Demain est à Nous, Au Nom de la Terre : nos coups de cœur du 25 septembre

Admirez le parcours hallucinant d'enfants altruistes et généreux. Plongez dans le quotidien tourmenté d'un agriculteur saisi par les tracas de son métier. Découvrez la remise en question d'un cadre sup viré de sa boite. "Demain est à Nous", "Au Nom de la Terre" et "Ceux qui Travaillent" sont nos conseils ciné de la semaine.

Demain est à Nous, Au Nom de la Terre : nos coups de cœur du 25 septembre
© Apollo Films

Demain est à nous de Gilles de Maistre

En France, Arthur peint des tableaux qu'il revend pour venir en aide aux SDF. En Guinée, Aïssatou monte au créneau pour empêcher les mariages forcés des mineures. Au Pérou, José Adolfo a monté une banque coopérative pour sensibiliser les plus jeunes à la question environnementale… ect. Après Le Premier Cri, dans lequel il suivait plusieurs grossesses dans différents pays, ou Mia et le Lion Blanc, qui a réuni 1,5 million de spectateurs en salles, le réalisateur Gilles de Maistre a sillonné le monde pour les besoins de Demain est à Nous. Son objectif ? Nous prévenir que les enfants ont tapé du poing sur la table et pris leur destin en main. Dans sa louable démarche, il parvient à éluder le piège de l'angélisme, du portrait béat, grâce à la sincérité qui émane de chaque sujet immortalisé. Par leurs gestes, emprunts d'humanité, délestés de toute idée reçue, par leurs mots réconfortants et rassembleurs, ces (grands) gamins éclairent la voie du futur, laissant souvent les adultes autour d'eux émerveillés. Ou cois.
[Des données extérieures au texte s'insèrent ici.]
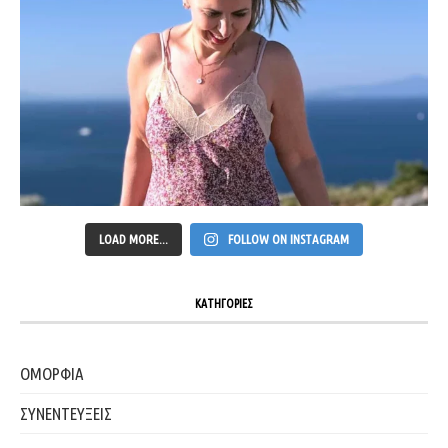
LOAD MORE...
FOLLOW ON INSTAGRAM
ΚΑΤΗΓΟΡΙΕΣ
ΟΜΟΡΦΙΑ
ΣΥΝΕΝΤΕΥΞΕΙΣ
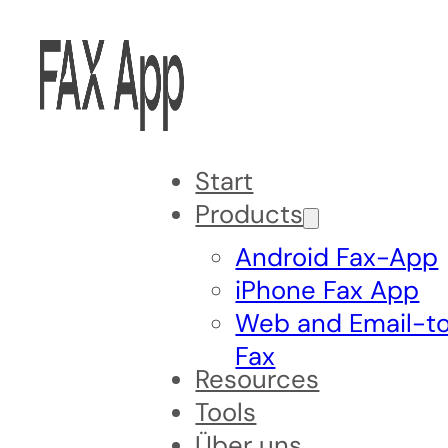
Start
Products
Android Fax-App
iPhone Fax App
Web and Email-t
Fax
Resources
Tools
Über uns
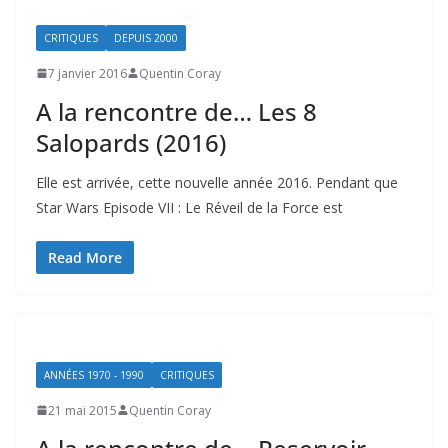
CRITIQUES
DEPUIS 2000
7 janvier 2016
Quentin Coray
A la rencontre de… Les 8
Salopards (2016)
Elle est arrivée, cette nouvelle année 2016. Pendant que
Star Wars Episode VII : Le Réveil de la Force est
Read More
ANNÉES 1970 - 1990
CRITIQUES
21 mai 2015
Quentin Coray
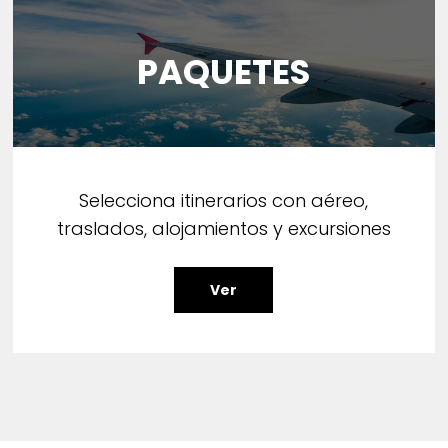
PAQUETES
Selecciona itinerarios con aéreo,
traslados, alojamientos y excursiones
Ver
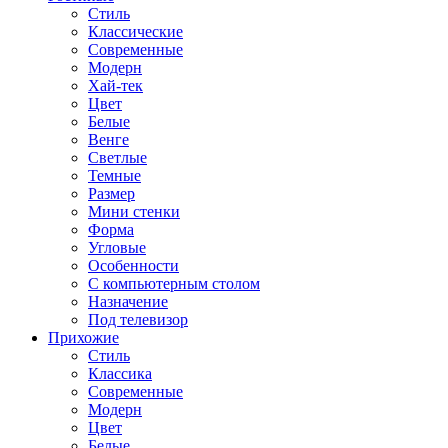
Стиль
Классические
Современные
Модерн
Хай-тек
Цвет
Белые
Венге
Светлые
Темные
Размер
Мини стенки
Форма
Угловые
Особенности
С компьютерным столом
Назначение
Под телевизор
Прихожие
Стиль
Классика
Современные
Модерн
Цвет
Белые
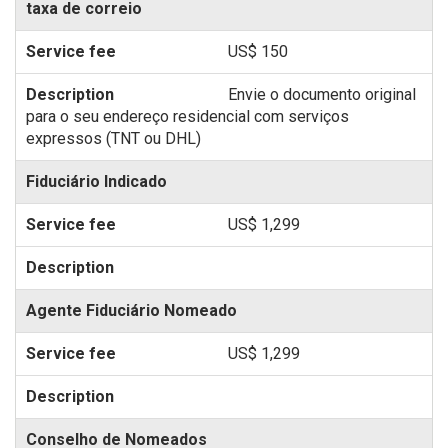
taxa de correio
US$ 150
Envie o documento original
para o seu endereço residencial com serviços
expressos (TNT ou DHL)
Fiduciário Indicado
US$ 1,299
Agente Fiduciário Nomeado
US$ 1,299
Conselho de Nomeados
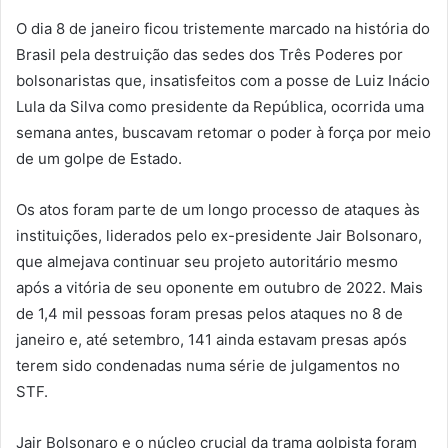
O dia 8 de janeiro ficou tristemente marcado na história do
Brasil pela destruição das sedes dos Três Poderes por
bolsonaristas que, insatisfeitos com a posse de Luiz Inácio
Lula da Silva como presidente da República, ocorrida uma
semana antes, buscavam retomar o poder à força por meio
de um golpe de Estado.
Os atos foram parte de um longo processo de ataques às
instituições, liderados pelo ex-presidente Jair Bolsonaro,
que almejava continuar seu projeto autoritário mesmo
após a vitória de seu oponente em outubro de 2022. Mais
de 1,4 mil pessoas foram presas pelos ataques no 8 de
janeiro e, até setembro, 141 ainda estavam presas após
terem sido condenadas numa série de julgamentos no
STF.
Jair Bolsonaro e o núcleo crucial da trama golpista foram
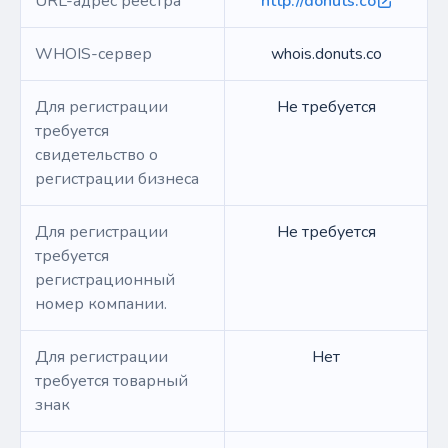
URL-адрес реестра
http://donuts.co
WHOIS-сервер
whois.donuts.co
Для регистрации
Не требуется
требуется
свидетельство о
регистрации бизнеса
Для регистрации
Не требуется
требуется
регистрационный
номер компании.
Для регистрации
Нет
требуется товарный
знак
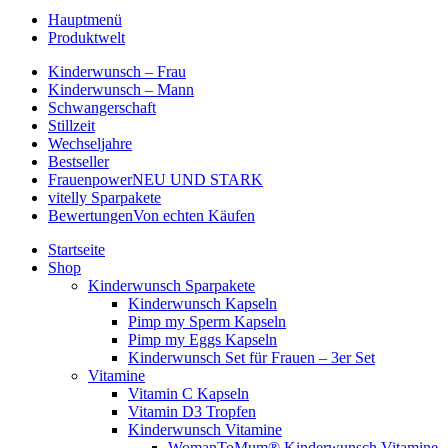
Hauptmenü
Produktwelt
Kinderwunsch – Frau
Kinderwunsch – Mann
Schwangerschaft
Stillzeit
Wechseljahre
Bestseller
Frauenpower
NEU UND STARK
vitelly Sparpakete
Bewertungen
Von echten Käufen
Startseite
Shop
Kinderwunsch Sparpakete
Kinderwunsch Kapseln
Pimp my Sperm Kapseln
Pimp my Eggs Kapseln
Kinderwunsch Set für Frauen – 3er Set
Vitamine
Vitamin C Kapseln
Vitamin D3 Tropfen
Kinderwunsch Vitamine
WomanToMum® Kinderwunsch Vitamine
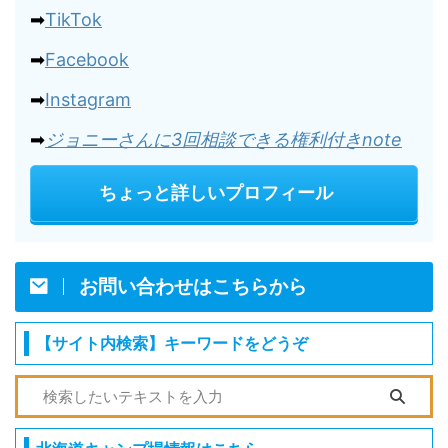
➡
TikTok
➡
Facebook
➡
Instagram
➡
ジョニーさんに3回相談できる権利付きnote
ちょっと詳しいプロフィール
お問い合わせはこちらから
【サイト内検索】キーワードをどうぞ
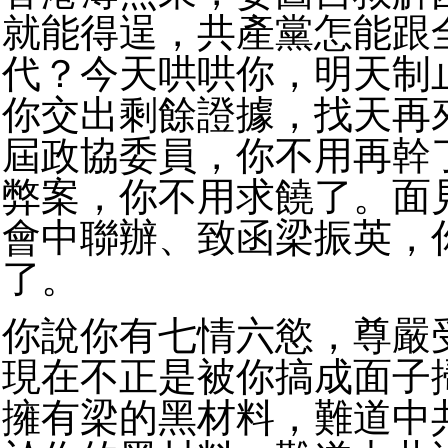
就能得逞，共產黨怎能跟
代？今天哄哄你，明天制
你交出剩餘證據，找天再
屆政協委員，你不用再幹
弊案，你不用求饒了。面
會中聯辦、致函梁振英，
了。
你說你有七情六慾，尊嚴
現在不正是被你搞成面子
擁有梁的黑材料，難道中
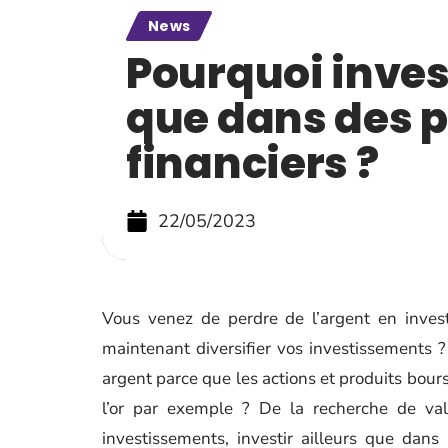
News
Pourquoi invest
que dans des p
financiers ?
22/05/2023
Vous venez de perdre de l’argent en invest
maintenant diversifier vos investissements ?
argent parce que les actions et produits bour
l’or par exemple ? De la recherche de va
investissements, investir ailleurs que dans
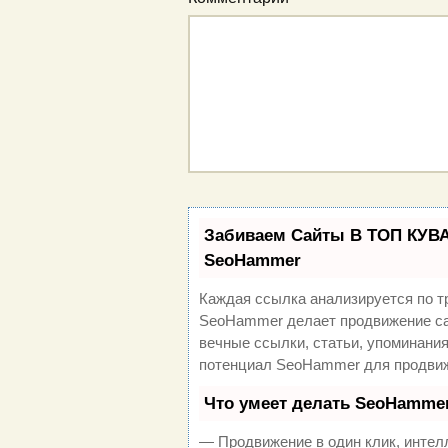
Забиваем Сайты В ТОП КУВА
SeoHammer
Каждая ссылка анализируется по т
SeoHammer делает продвижение са
вечные ссылки, статьи, упоминания
потенциал SeoHammer для продвиж
Что умеет делать SeoHamme
— Продвижение в один клик, интел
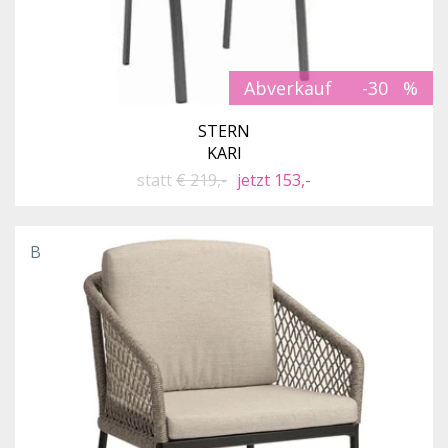
Abverkauf
-30
STERN
KARI
statt
€ 219,-
jetzt 153,-
B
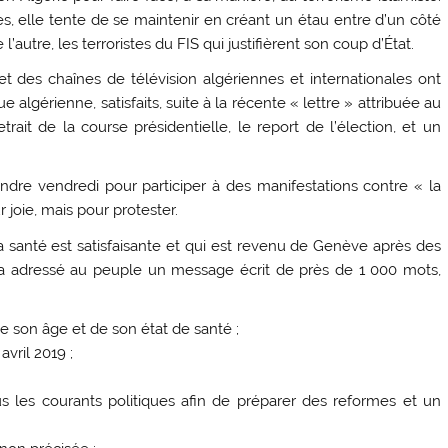
es, elle tente de se maintenir en créant un étau entre d’un côté
’autre, les terroristes du FIS qui justifièrent son coup d’État.
t des chaînes de télévision algériennes et internationales ont
 algérienne, satisfaits, suite à la récente « lettre » attribuée au
trait de la course présidentielle, le report de l’élection, et un
tendre vendredi pour participer à des manifestations contre « la
r joie, mais pour protester.
 santé est satisfaisante et qui est revenu de Genève après des
a a adressé au peuple un message écrit de près de 1 000 mots,
 son âge et de son état de santé ;
avril 2019 ;
s les courants politiques afin de préparer des reformes et un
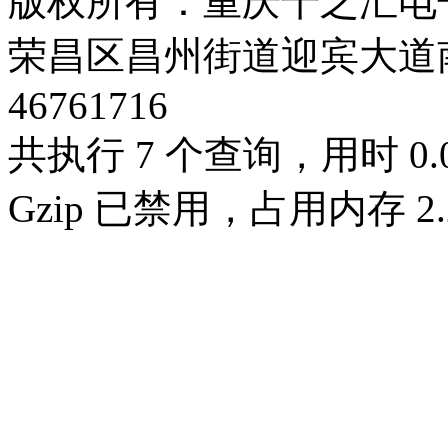
版权所有：重庆千之汇电
荣昌区昌州街道迎宾大道南段3号
46761716
共执行 7 个查询，用时 0.0
Gzip 已禁用，占用内存 2.2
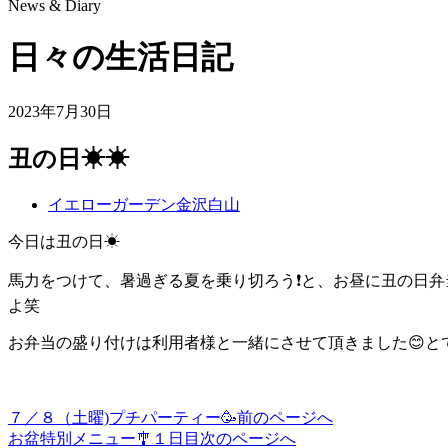
News & Diary
日々の生活日記
2023年7月30日
丑の日☀☀
イエローガーデン金沢白山
今日は丑の日☀
馬力をつけて、暑過ぎる夏を乗り切ろう❗と、お昼に丑の日弁
よ笑
お弁当の盛り付けは利用者様と一緒にさせて頂きました😊と
７／８（土曜)プチパーティー🥳
前のページへ
投
お盆特別メニュー🎐１日目
次のページへ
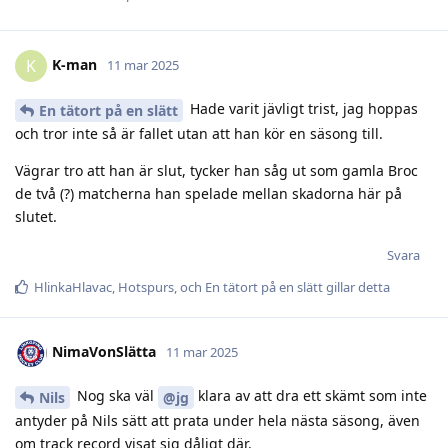
K-man
K
11 mar 2025
Hade varit jävligt trist, jag hoppas
En tätort på en slätt
och tror inte så är fallet utan att han kör en säsong till.
Vägrar tro att han är slut, tycker han såg ut som gamla Broc
de två (?) matcherna han spelade mellan skadorna här på
slutet.
Svara
HlinkaHlavac
,
Hotspurs
, och
En tätort på en slätt
gillar detta
NimaVonSlätta
11 mar 2025
Nog ska väl
klara av att dra ett skämt som inte
Nils
@jg
antyder på Nils sätt att prata under hela nästa säsong, även
om track record visat sig dåligt där.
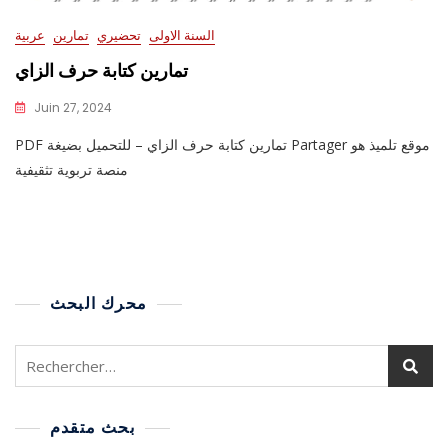
السنة الاولى
تحضيري
تمارين
عربية
تمارين كتابة حرف الزاي
Juin 27, 2024
PDF تمارين كتابة حرف الزاي – للتحميل بضيغة Partager موقع تلميذ هو
منصة تربوية تثقيفية
محرك البحث
بحث متقدم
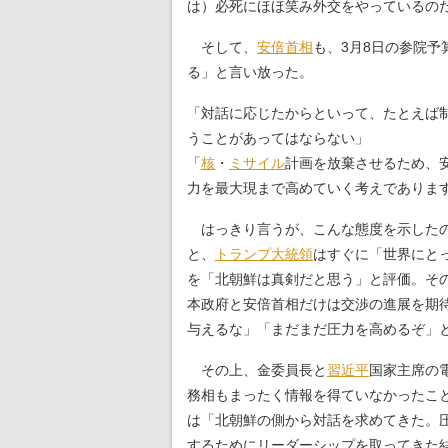
は）必死にほほ笑み外交をやっているの
そして、
安倍首相
も、3月8日の参院
る」と言い放った。
「対話に応じたからといって、たとえば
うことがあってはならない」
「
核
・
ミサイル
計画を放棄させるため、
力を最大現まで高めていく考えでありま
はっきり言うが、こんな態度を示したの
と、
トランプ大統領
はすぐに「世界にと
を「北朝鮮は真剣だと思う」と評価。そ
本政府と安倍首相だけは交渉の進展を期
与えるな」「まだまだ圧力を高めるぞ」
その上、金委員長と
習近平
国家主席の
務相もまったく情報を得ていなかったこと
は「北朝鮮の側から対話を求めてきた。
するためにリーダーシップを取ってきた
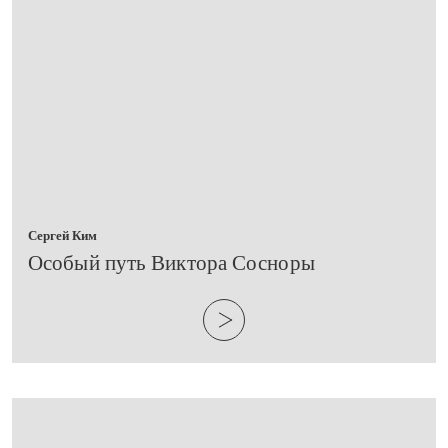
Сергей Ким
Особый путь Виктора Сосноры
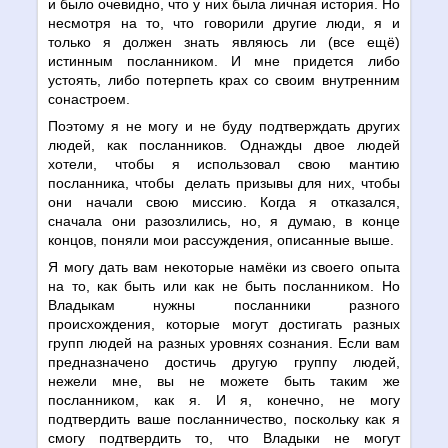
и было очевидно, что у них была личная история. Но
несмотря на то, что говорили другие люди, я и
только я должен знать являюсь ли (все ещё)
истинным посланником. И мне придется либо
устоять, либо потерпеть крах со своим внутренним
сонастроем.
Поэтому я не могу и не буду подтверждать других
людей, как посланников. Однажды двое людей
хотели, чтобы я использовал свою мантию
посланника, чтобы делать призывы для них, чтобы
они начали свою миссию. Когда я отказался,
сначала они разозлились, но, я думаю, в конце
концов, поняли мои рассуждения, описанные выше.
Я могу дать вам некоторые намёки из своего опыта
на то, как быть или как не быть посланником. Но
Владыкам нужны посланники разного
происхождения, которые могут достигать разных
групп людей на разных уровнях сознания. Если вам
предназначено достичь другую группу людей,
нежели мне, вы не можете быть таким же
посланником, как я. И я, конечно, не могу
подтвердить ваше посланничество, поскольку как я
смогу подтвердить то, что Владыки не могут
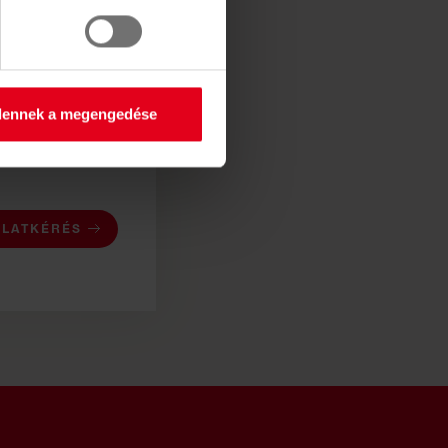
dennek a megengedése
NLATKÉRÉS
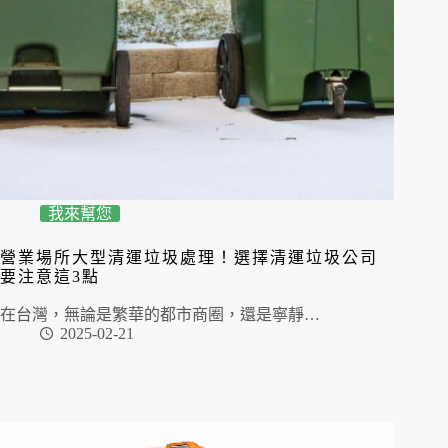
我來幫您
營業場所大型清運垃圾處理！選擇清運垃圾公司
要注意這3點
在台灣，無論是繁華的都市商圈，還是寧靜…
2025-02-21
De quoi redonner foi en l'autre, en l'humanité et en demain. 

Avec José Adolfo, Arthur, Aïssatou (1h24)

Au Nom de la Terre d'Edouard Bergeon

Quand Pierre (Guillaume Canet) rentre du Wyoming pour retrouver sa fiancée Claire (Veerle Baetens), il est porté ce bonheur de chouchouter la ferme familiale. Les saisons passent et tout est beau fixe. Sauf que les dettes se creusent bientôt. L'époque change. Les impératifs avec. Pierre entre en conflit avec son père (Rufus), qui ne comprend pas les nouvelles méthodes du métier. Puis viennent les cris, les crispations, les investissements financiers, la fatigue morale, la décrépitude physique et l'incendie. La famille tout entière titube et sombre, donnant à vivre, avec une palpable intimité, les mécanismes qui mènent à la déraison. Inspiré par son documentaire Les Fils de la Terre, lui-même basé sur la vie de son père -décédé le 29 mars 1999 après avoir ingéré des pesticides-, Edouard Bergeon livre ici un récit autobiographique poignant dans lequel il exhume les différents problèmes qui ont mené sa famille au drame. Il retrace implacablement toutes les contrariétés économiques et les imprévus dévastateurs qui font de l'existence d'un agriculteur un combat épuisant pour la survie. Glaçant. 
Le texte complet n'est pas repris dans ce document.